■ **What the exercise asks**
One line at a time, check the entries below for the word "chuyển", and copy each line that has it.

■ **Extracted data**
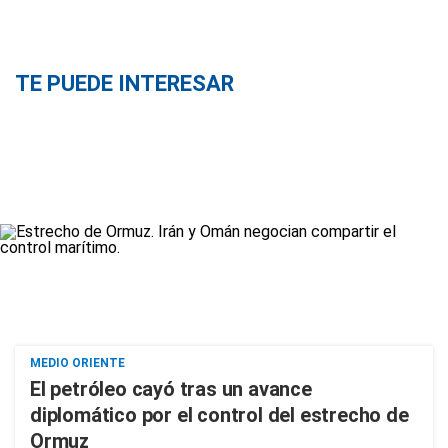
TE PUEDE INTERESAR
MEDIO ORIENTE
El petróleo cayó tras un avance
diplomático por el control del estrecho de
Ormuz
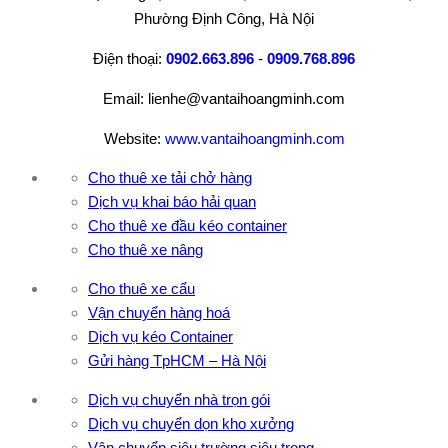
Phường Định Công, Hà Nội
Điện thoại:
0902.663.896
-
0909.768.896
Email: lienhe@vantaihoangminh.com
Website:
www.vantaihoangminh.com
Cho thuê xe tải chở hàng
Dịch vụ khai báo hải quan
Cho thuê xe đầu kéo container
Cho thuê xe nâng
Cho thuê xe cẩu
Vận chuyển hàng hoá
Dịch vụ kéo Container
Gửi hàng TpHCM – Hà Nội
Dịch vụ chuyển nhà trọn gói
Dịch vụ chuyển dọn kho xưởng
Vận chuyển siêu trường siêu trọng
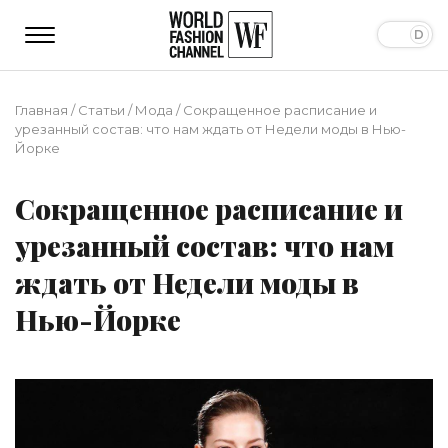
Главная
/
Статьи
/
Мода
/
Сокращенное расписание и
урезанный состав: что нам ждать от Недели моды в Нью-
Йорке
Сокращенное расписание и
урезанный состав: что нам
ждать от Недели моды в
Нью-Йорке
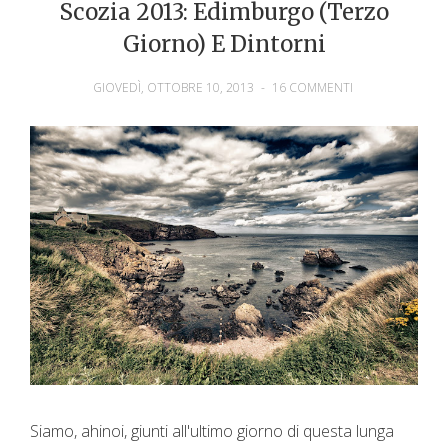
Scozia 2013: Edimburgo (terzo
Giorno) E Dintorni
GIOVEDÌ, OTTOBRE 10, 2013
-
16 COMMENTI
Siamo, ahinoi, giunti all'ultimo giorno di questa lunga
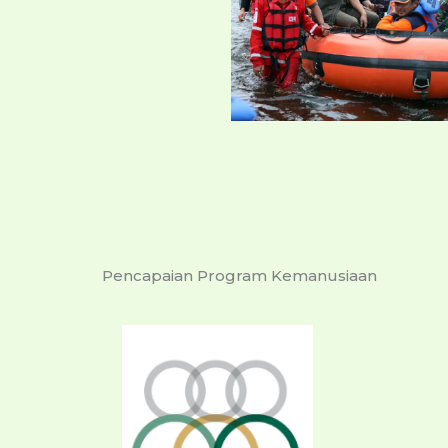
Pencapaian Program Kemanusiaan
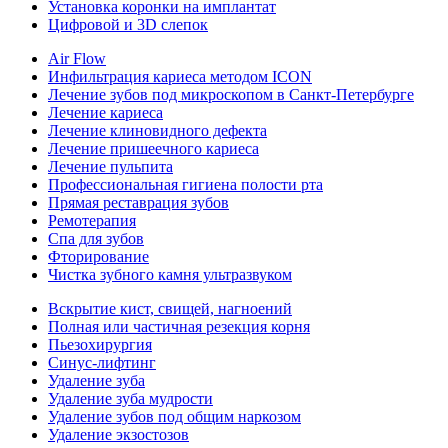
Установка коронки на имплантат
Цифровой и 3D слепок
Air Flow
Инфильтрация кариеса методом ICON
Лечение зубов под микроскопом в Санкт-Петербурге
Лечение кариеса
Лечение клиновидного дефекта
Лечение пришеечного кариеса
Лечение пульпита
Профессиональная гигиена полости рта
Прямая реставрация зубов
Ремотерапия
Спа для зубов
Фторирование
Чистка зубного камня ультразвуком
Вскрытие кист, свищей, нагноений
Полная или частичная резекция корня
Пьезохирургия
Синус-лифтинг
Удаление зуба
Удаление зуба мудрости
Удаление зубов под общим наркозом
Удаление экзостозов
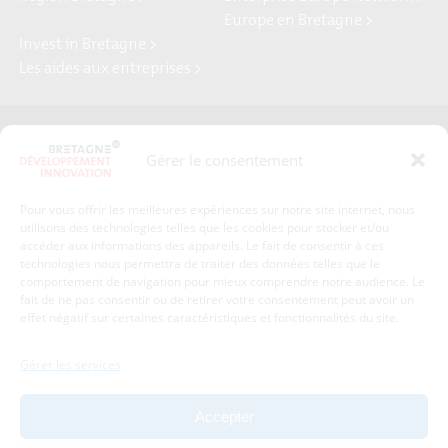
Europe en Bretagne >
Invest in Bretagne >
Les aides aux entreprises >
Presse
Plan du site
Gérer le consentement
Crédits et mentions légales
Gérer mes données personnelles
Pour vous offrir les meilleures expériences sur notre site internet, nous
Un renseignement, une demande ? Contactez-nous
utilisons des technologies telles que les cookies pour stocker et/ou
accéder aux informations des appareils. Le fait de consentir à ces
technologies nous permettra de traiter des données telles que le
comportement de navigation pour mieux comprendre notre audience. Le
Coordonnées :
fait de ne pas consentir ou de retirer votre consentement peut avoir un
effet négatif sur certaines caractéristiques et fonctionnalités du site.
Bretagne Développement Innovation
1c-1d, avenue de Belle Fontaine
Gérer les services
35510
Cesson-Sévigné
tél : 02 99 84 53 00
Accepter
Avec le soutien de :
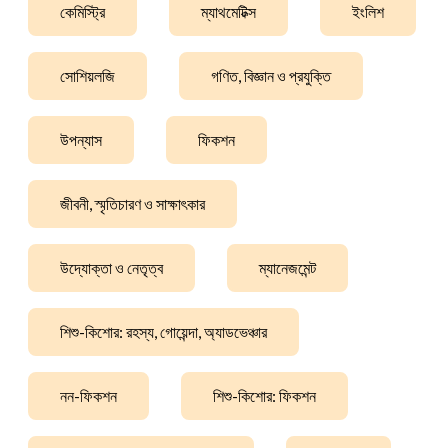
কেমিস্ট্রি
ম্যাথমেটিক্স
ইংলিশ
সোশিয়লজি
গণিত, বিজ্ঞান ও প্রযুক্তি
উপন্যাস
ফিকশন
জীবনী, স্মৃতিচারণ ও সাক্ষাৎকার
উদ্যোক্তা ও নেতৃত্ব
ম্যানেজমেন্ট
শিশু-কিশোর: রহস্য, গোয়েন্দা, অ্যাডভেঞ্চার
নন-ফিকশন
শিশু-কিশোর: ফিকশন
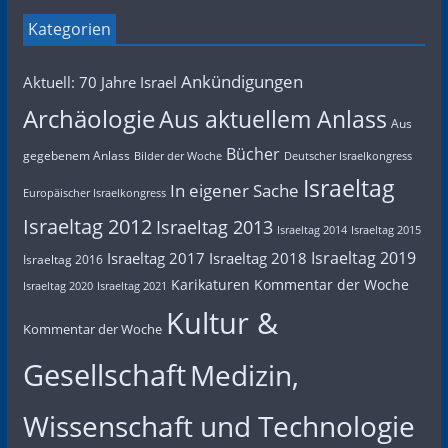
Kategorien
Ankündigungen
Aktuell: 70 Jahre Israel
Archäologie
Aus aktuellem Anlass
Aus
Bücher
gegebenem Anlass
Bilder der Woche
Deutscher Israelkongress
Israeltag
In eigener Sache
Europäischer Israelkongress
Israeltag 2012
Israeltag 2013
Israeltag 2014
Israeltag 2015
Israeltag 2019
Israeltag 2017
Israeltag 2018
Israeltag 2016
Karikaturen
Kommentar der Woche
Israeltag 2020
Israeltag 2021
Kultur &
Kommentar der Woche
Gesellschaft
Medizin,
Wissenschaft und Technologie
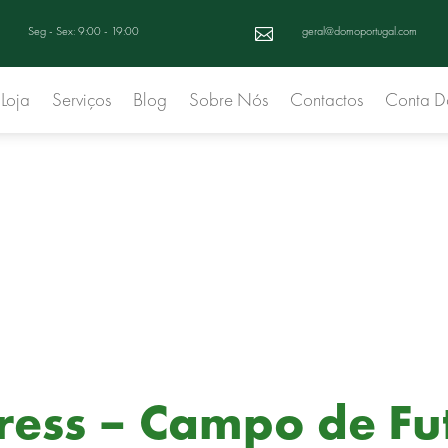
Seg - Sex: 9:00 - 19:00
geral@domoportugal.com

Loja
Serviços
Blog
Sobre Nós
Contactos
Conta 
ress – Campo de Fu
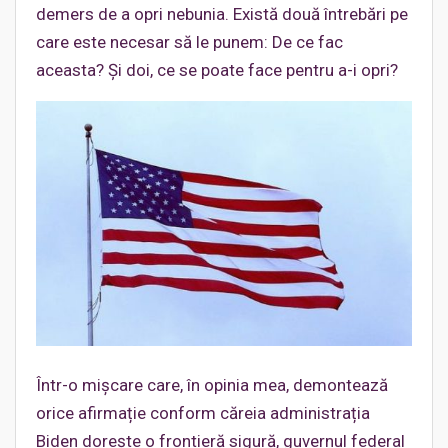
demers de a opri nebunia. Există două întrebări pe
care este necesar să le punem: De ce fac
aceasta? Și doi, ce se poate face pentru a-i opri?
Într-o mișcare care, în opinia mea, demontează
orice afirmație conform căreia administrația
Biden dorește o frontieră sigură, guvernul federal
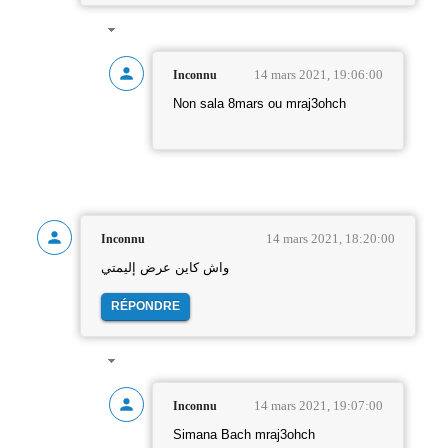
14 mars 2021, 19:06:00
Inconnu
Non sala 8mars ou mraj3ohch
14 mars 2021, 18:20:00
Inconnu
واش كاين عرض إليمتي
RÉPONDRE
14 mars 2021, 19:07:00
Inconnu
Simana Bach mraj3ohch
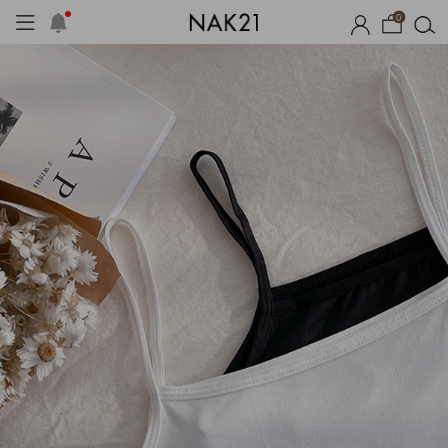
0
체제작
여름 잠옷
장마템 기획전
오늘출발
시즌오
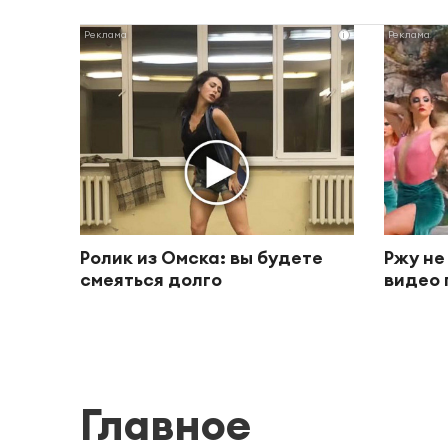
i
Ролик из Омска: вы будете
Ржу не
смеяться долго
видео 
Главное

■ **Solved exercise**
Vận chuyển hàng hoá
Dịch vụ chuyển nhà trọn gói
Dịch vụ chuyển dọn kho xưởng
Vận chuyển siêu trường siêu trọng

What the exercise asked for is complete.